CAPE ELIZABETH — Ben Morrill looks forward all year to the Beach to Beacon 10-kilometer footrace.
For Morrill, a Cape Elizabeth resident who lives on Shore Road just north of the course, the race is all about family and friends. Roughly 10 of them will join him in Saturday’s race, including his brother Nick Morrill of South Portland. Then they’ll cap off the day with a lobster bake.
“It is one of my favorite days of the year,” Ben Morrill said.
The Morrill brothers were part of a steady stream of runners training Saturday on the course, which starts near Crescent Beach State Park on Route 77, winds through town and ends at Fort Williams Park. The brothers started training in April. The two register their father, Jon Morrill of Portland, for the race as a birthday present every year. The senior Morrill set out on the course Saturday about an hour after his sons.
They were among those planning ahead for the 18th running of a race that transforms sleepy Cape Elizabeth.
For a few hours each year, thousands of people descend on the town, creating traffic jams, shutting down the town center and effectively taking over Fort Williams Park.
The event draws world-class runners and well over 10,000 total participants and spectators to the seaside town of 9,000. Despite the disruption, Cape residents, for the most part, seem to be as pleased as anyone.
“I love it,” said resident Ginger Johnson.
Johnson and her family – including her husband, Greg; their children, Hadley, 8, and Cora, 10; Johnson’s mother, Madonna Browne; and the family dog, Barnacle – were running Saturday at Fort Williams Park in preparation for the big day a week away.

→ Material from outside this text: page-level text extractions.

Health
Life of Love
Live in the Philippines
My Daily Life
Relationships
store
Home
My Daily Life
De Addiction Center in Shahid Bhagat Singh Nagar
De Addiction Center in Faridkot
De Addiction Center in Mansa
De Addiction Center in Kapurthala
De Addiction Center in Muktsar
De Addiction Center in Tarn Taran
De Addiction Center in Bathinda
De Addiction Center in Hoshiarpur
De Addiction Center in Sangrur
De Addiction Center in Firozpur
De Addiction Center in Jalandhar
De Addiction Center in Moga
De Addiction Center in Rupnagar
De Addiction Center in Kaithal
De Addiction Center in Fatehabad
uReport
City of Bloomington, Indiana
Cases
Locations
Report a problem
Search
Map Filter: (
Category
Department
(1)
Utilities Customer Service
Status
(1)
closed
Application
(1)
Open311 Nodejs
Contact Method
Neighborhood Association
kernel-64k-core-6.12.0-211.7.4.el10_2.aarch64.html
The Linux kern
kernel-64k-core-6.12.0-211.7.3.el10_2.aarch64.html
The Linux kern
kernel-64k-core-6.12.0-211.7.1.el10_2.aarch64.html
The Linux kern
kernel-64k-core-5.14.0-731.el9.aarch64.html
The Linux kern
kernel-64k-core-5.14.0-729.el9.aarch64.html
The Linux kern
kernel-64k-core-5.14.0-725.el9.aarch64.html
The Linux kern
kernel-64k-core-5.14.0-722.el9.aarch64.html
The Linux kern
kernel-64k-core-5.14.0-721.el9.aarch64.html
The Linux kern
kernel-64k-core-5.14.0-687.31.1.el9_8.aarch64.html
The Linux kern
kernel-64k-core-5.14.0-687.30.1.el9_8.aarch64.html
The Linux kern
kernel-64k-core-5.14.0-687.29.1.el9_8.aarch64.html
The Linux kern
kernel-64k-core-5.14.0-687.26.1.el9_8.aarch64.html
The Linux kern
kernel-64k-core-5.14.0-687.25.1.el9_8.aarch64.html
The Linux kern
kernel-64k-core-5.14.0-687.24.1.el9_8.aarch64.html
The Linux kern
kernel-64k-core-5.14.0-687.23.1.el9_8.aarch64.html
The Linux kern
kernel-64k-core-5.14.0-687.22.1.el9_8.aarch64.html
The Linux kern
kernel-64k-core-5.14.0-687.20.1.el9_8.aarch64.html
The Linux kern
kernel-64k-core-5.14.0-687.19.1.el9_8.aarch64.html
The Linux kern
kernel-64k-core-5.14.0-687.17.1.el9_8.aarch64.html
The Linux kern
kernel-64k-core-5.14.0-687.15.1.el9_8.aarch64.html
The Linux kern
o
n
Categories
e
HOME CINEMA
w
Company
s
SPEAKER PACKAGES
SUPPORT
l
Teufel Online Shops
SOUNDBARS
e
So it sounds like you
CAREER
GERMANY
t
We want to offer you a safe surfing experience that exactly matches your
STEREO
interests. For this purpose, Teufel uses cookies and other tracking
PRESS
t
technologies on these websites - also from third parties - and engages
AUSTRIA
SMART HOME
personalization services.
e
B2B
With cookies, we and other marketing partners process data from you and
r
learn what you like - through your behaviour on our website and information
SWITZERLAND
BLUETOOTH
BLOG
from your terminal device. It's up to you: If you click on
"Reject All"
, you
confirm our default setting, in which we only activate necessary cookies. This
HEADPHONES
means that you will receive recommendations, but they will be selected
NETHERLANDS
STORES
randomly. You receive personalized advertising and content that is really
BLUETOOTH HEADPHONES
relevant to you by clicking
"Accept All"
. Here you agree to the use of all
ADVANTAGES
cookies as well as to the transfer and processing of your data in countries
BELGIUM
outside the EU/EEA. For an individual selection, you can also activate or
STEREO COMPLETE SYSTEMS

Johnson said she grew up in Cape Elizabeth, moved away shortly before the first Beach to Beacon, and returned three years ago.

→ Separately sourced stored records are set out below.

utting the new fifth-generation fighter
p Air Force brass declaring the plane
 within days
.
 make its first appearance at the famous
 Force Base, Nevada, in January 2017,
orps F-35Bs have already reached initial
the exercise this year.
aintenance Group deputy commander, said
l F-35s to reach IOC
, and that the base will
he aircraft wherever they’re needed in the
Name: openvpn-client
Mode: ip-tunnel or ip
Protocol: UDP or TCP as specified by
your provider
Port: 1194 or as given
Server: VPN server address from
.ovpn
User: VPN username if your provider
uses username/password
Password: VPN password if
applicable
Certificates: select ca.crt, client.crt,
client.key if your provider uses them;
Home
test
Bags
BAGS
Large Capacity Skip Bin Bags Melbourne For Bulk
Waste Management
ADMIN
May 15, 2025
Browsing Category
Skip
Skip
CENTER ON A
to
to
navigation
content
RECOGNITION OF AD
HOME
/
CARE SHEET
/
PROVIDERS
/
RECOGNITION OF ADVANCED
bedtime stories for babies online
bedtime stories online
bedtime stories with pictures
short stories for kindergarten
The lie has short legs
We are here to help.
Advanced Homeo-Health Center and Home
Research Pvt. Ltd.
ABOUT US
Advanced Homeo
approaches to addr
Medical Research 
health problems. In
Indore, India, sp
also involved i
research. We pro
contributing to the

“My mother said, ‘You have got to run the Beach to Beacon,’ ” Johnson said.
More than one in 10 residents is expected to run in the race or volunteer to help make it happen, either by hosting elite runners from away, handing out water along the race course or performing other tasks.
There are 773 Cape Elizabeth residents among the 6,000 people registered for the 2015 TD Beach to Beacon. About 160 of the more than 820 event volunteers are Capers, said Maya Cohen, volunteer coordinator.
And many of those who aren’t running or volunteering will be lining the 6.2-mile-long race course and cheering. Some even perform live music each year for the passing runners or set up mist sprayers to cool them down.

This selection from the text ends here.